Börse Rallye oder Strohfeuer?
Frankfurt - Nach dem Tiefpunkt der Aktienmärkte im Gefolge der Terror-Anschläge in den USA hat sich die Stimmung deutlich gebessert. Seit Mitte September ist der Dax von etwa 3600 Punkten deutlich gestiegen und notiert nun knapp unter der Marke von 5300 Punkten.
Bei Analysten und Händler weckt das Hoffnung für die weitere Entwicklung. Viele von ihnen sehen den Dax bereits bei 6000 Punkten. Allerdings gibt es auch kritische Stimmen.
Anfang 2002: Rezession
Gerhard Schwarz, Leiter Portfolio-Strategie der HypoVereinsbank, zeigt sich optimistisch für das neue Jahr. Eine Rally bis auf 5600 Zähler in den ersten sechs Monaten sei nicht ausgeschlossen - am Jahresende könnte gar die Zahl von 6000 die Indextabellen zieren.
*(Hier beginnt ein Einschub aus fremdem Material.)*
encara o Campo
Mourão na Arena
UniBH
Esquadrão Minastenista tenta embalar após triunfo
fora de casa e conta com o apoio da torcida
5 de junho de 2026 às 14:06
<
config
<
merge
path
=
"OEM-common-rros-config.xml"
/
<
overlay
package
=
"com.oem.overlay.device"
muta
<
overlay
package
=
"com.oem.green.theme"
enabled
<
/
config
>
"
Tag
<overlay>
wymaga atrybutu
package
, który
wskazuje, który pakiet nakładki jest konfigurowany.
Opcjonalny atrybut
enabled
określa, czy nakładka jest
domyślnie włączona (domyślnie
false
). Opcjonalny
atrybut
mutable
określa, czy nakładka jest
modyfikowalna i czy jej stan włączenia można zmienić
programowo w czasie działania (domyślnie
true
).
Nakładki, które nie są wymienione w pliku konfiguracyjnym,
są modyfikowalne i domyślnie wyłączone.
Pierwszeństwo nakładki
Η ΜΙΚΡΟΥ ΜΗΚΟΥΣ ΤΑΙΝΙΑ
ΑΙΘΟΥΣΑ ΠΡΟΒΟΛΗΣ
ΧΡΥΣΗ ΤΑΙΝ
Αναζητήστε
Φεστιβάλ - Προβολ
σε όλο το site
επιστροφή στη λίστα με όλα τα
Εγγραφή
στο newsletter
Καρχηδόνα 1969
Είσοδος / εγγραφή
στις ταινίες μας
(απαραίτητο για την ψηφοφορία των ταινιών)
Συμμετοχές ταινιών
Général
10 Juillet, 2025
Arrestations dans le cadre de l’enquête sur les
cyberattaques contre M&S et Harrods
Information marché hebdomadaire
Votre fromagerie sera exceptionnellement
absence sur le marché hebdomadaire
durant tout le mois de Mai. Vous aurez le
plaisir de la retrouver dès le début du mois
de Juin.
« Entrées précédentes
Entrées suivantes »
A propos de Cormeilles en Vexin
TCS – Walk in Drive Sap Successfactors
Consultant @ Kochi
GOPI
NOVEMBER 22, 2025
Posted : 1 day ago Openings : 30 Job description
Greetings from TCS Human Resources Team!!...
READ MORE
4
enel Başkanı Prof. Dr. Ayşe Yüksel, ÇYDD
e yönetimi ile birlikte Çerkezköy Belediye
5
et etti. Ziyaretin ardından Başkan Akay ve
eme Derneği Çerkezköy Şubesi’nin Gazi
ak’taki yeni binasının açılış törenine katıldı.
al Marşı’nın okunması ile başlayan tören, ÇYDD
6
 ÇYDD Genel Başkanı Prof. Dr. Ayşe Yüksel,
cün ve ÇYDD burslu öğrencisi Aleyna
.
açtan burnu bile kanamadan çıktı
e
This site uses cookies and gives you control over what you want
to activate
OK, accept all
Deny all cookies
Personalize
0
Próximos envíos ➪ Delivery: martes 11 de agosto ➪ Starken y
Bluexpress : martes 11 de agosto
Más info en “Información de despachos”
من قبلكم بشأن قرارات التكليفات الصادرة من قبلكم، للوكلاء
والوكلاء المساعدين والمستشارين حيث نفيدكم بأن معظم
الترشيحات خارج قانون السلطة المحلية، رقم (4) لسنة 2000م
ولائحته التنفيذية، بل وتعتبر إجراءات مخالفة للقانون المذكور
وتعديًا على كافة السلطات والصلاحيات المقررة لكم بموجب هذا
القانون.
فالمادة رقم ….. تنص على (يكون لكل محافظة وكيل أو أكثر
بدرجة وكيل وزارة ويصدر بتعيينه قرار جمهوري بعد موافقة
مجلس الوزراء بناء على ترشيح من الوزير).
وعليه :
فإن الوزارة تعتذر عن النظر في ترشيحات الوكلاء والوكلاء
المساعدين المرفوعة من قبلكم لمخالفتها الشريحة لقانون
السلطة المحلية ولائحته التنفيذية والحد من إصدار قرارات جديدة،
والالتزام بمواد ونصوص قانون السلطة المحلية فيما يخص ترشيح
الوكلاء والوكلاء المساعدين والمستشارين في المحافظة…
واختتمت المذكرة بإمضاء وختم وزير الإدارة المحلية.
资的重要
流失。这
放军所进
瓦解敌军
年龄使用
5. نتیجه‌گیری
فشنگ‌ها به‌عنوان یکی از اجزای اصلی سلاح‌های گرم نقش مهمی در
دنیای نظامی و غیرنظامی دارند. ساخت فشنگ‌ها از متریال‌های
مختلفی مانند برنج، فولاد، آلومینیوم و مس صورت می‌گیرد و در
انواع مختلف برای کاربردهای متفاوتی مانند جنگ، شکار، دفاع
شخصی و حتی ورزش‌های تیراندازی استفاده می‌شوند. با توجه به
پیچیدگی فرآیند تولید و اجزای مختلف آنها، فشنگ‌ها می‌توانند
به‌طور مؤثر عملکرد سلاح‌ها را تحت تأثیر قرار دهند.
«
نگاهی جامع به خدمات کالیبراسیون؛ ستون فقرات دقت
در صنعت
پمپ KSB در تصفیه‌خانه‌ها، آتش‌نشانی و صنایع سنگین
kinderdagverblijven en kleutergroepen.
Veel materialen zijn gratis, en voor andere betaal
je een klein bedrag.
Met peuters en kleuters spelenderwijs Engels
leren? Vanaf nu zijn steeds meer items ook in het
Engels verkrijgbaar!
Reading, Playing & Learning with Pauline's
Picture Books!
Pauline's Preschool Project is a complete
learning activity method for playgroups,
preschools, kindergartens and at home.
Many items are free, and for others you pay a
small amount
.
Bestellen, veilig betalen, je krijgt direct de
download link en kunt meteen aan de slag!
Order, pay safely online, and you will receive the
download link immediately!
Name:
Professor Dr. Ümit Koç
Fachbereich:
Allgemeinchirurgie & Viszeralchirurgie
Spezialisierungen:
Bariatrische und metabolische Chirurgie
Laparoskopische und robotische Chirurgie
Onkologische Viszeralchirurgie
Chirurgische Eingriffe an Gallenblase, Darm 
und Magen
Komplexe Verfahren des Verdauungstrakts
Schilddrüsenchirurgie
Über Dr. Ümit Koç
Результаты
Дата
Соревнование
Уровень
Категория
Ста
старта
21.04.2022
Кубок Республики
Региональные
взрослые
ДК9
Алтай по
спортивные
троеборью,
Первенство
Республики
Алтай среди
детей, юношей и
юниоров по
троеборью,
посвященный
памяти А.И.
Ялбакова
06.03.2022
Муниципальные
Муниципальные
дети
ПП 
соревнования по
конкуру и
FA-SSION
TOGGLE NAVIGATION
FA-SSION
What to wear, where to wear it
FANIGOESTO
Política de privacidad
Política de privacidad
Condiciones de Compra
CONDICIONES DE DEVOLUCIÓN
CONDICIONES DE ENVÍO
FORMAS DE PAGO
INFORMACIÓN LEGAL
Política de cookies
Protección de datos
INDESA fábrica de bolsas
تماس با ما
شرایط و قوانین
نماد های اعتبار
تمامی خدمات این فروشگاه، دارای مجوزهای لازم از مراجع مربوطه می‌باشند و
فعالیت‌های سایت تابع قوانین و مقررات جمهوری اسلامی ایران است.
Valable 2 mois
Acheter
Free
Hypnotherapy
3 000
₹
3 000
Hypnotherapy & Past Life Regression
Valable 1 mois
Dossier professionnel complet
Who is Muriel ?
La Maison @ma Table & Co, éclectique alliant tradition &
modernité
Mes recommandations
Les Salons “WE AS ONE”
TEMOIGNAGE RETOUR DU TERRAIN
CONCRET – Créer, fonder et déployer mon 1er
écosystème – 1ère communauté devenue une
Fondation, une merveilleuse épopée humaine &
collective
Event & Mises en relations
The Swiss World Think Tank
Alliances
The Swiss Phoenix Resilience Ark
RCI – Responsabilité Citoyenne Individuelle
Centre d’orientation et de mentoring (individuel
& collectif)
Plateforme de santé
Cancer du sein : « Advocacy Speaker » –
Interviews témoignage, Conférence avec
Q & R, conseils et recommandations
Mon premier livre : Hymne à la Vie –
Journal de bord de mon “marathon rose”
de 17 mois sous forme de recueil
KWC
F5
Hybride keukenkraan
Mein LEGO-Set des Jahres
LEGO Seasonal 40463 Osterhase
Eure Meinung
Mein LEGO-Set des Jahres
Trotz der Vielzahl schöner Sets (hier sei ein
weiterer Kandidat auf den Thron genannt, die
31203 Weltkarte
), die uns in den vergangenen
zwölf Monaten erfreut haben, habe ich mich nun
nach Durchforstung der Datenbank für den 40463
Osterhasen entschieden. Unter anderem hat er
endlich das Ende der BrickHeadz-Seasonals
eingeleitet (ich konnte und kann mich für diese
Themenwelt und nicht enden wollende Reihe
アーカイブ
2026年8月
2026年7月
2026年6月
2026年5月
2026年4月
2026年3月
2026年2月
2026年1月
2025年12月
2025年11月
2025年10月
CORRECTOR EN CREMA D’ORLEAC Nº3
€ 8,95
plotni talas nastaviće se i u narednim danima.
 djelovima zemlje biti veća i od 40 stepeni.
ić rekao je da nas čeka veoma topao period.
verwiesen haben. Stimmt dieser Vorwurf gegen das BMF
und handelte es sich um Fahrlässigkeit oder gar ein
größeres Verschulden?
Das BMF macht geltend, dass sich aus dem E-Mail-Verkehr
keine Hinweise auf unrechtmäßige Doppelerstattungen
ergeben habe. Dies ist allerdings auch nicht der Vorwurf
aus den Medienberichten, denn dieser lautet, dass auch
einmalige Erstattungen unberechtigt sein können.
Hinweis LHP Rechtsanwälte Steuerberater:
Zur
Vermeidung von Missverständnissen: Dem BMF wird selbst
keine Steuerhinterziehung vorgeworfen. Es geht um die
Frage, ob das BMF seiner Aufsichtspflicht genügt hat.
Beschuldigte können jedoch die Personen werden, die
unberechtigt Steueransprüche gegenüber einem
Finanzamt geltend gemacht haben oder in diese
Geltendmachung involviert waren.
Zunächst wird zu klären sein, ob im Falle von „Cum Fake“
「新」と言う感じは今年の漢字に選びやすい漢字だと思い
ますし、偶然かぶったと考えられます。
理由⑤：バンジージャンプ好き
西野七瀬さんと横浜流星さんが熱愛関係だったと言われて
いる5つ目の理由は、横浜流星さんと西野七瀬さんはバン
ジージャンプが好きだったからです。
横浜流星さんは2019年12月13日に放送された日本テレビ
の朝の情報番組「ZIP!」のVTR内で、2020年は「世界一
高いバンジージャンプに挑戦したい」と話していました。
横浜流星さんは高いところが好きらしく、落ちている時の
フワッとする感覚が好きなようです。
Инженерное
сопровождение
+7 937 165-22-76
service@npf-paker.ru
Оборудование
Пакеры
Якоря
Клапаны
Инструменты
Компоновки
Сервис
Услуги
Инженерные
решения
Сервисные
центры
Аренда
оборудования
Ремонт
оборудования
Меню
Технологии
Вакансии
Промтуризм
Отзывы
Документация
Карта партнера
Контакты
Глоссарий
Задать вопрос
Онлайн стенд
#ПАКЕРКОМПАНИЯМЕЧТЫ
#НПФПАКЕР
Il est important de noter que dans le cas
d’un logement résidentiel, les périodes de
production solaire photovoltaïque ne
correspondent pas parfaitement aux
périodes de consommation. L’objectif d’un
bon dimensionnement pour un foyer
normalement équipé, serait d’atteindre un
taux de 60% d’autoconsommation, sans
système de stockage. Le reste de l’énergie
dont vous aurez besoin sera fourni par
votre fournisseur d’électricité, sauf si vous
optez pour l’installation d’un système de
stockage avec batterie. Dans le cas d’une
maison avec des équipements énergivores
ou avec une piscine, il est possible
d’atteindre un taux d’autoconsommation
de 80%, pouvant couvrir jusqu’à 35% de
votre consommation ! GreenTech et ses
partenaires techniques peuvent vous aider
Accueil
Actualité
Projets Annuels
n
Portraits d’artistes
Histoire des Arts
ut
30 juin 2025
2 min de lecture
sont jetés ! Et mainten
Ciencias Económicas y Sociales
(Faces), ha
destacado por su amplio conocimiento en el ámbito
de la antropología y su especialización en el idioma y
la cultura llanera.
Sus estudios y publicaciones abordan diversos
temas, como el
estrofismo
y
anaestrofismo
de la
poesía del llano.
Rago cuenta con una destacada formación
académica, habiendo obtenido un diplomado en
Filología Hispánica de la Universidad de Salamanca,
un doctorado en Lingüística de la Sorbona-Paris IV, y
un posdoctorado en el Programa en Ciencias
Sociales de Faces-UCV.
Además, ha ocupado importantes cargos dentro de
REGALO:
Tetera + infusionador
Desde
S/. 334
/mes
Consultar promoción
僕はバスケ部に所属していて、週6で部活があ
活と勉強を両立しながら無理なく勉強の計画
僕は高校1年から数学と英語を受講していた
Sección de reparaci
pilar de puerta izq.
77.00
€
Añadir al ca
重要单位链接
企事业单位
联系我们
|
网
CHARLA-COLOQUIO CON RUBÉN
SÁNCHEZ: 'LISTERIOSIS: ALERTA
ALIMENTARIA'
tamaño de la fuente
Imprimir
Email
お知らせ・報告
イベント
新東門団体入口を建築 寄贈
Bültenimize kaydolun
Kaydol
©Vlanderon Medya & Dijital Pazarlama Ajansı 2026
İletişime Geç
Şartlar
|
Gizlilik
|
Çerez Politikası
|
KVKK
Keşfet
Schwarz geht davon aus, dass sich die Konjunktur von Quartal zu Quartal erholen wird. Vor allem die Finanzmarktpolitik der Fed werde greifen. Doch zuvor müsse man in Deutschland noch einmal in einen sauren Apfel beißen: Das Wachstum beim Bruttoinlandsprodukt werde wohl in den ersten beiden Quartalen des kommenden Jahres ein negatives Vorzeichen haben - technisch sei das eine Rezession.
Stephen S. Roach von Morgan Stanley geht davon aus, dass nach dem Schock des 11. Septembers vier "Nachwehen" die Entwicklung der Konjunktur und der Aktienmärkte im kommenden Jahr bestimmen werden: Ein schwacher Yen, eine schwache Nachfrage insgesamt in den Vereinigten Staaten, die Euro-Schwäche und die Möglichkeit der Deflation.
Roach korrigierte bereits seine Schätzungen für das Wachstums des Bruttoinlandsproduktes in Euroland für 2002 von 1,5 auf 0,8 Prozent nach unten. Wenn sich diese Szenarien bewahrheiten, könnten die Aktienmärkte noch stärker in Mitleidenschaft gezogen werden als in den Wochen nach dem 11. September.
Die Kollegen von Roach, Richard Davidson, Ben Funnell und Teun Draaisma gaben sich optimistischer. Sie erwarten eine ordentliche Rally. Die Gründe: niedrige Zinsen, hohes Geldmengenwachstum und eine einsetzende Erholung der Konjunktur.
Warnung vor überhöhten Erwartungen
Nach Ansicht der Marktbeobachter der WestLB Panmure setzt der Markt auf einen sehr raschen und robusten weltweiten Konjunkuraufschwung. Der scheint aber "alles andere als sicher" zu sein. Deshalb sei das Risiko einer Liquiditätsblase "groß".
Die Analysten warnen vor überhöhten Erwartungen. Ihre Kernaussage: "Der Boom der 90er Jahre war die Ausnahme, nicht die Regel." Außerdem stünden in Deutschland und Frankreich im Jahr 2002 Wahlen an. Da sei es wenig wahrscheinlich, dass im Vorfeld wichtige aber meist unpopuläre Reformen auf den Weg gebracht werden.
Das Fazit der Analysten: In Europa würden die "aktuellen Defizite" eher bestehen bleiben, so dass sich kein starkes Argument fände, warum die europäischen Aktienmärkte in absehbarer Zeit für ausländische Investoren attraktiver werden sollten. Zudem hätten die Erfahrungen mit den US-Rezensionen der vergangenen 40 Jahre gezeigt, dass nicht gleich mit steigenden Unternehmensgewinnen gerechnet werden darf, wenn das konjunkturelle Tief erst einmal erreicht ist.
Wechsel in Telekom- und zyklische Werte empfohlen
Die US-Investmentbank Merrill Lynch schätzt die Entwicklung im Aktiengeschäft für das Jahr 2002 verhalten optimistisch ein. Die Kurse scheinen den Boden erreicht zu haben, sagte Ernst Fassbender, Managing Director bei Merrill Lynch. Außerdem seien die Anleger wieder zu Investitionen bereit, weil sie über genügend Kapital verfügten und laut einer Umfrage Aktien derzeit im Durchschnitt als günstig betrachteten.
Fassbenders US-Kollege Michael Hartnett schlug sich ebenfalls auf die Käuferseite. Er rät jedoch, im kommenden Jahr von Finanztiteln und Versorgern in Telekomaktien und zyklische Werte umzuschichten.
Nach seiner Ansicht ist eine Konsolidierung des Aktienmarktes wahrscheinlicher als eine dramatische Rally. Das ließen die konjunkturellen Bedingungen gar nicht zu, und daran werde sich in den nächsten 18 Monaten nicht so viel ändern.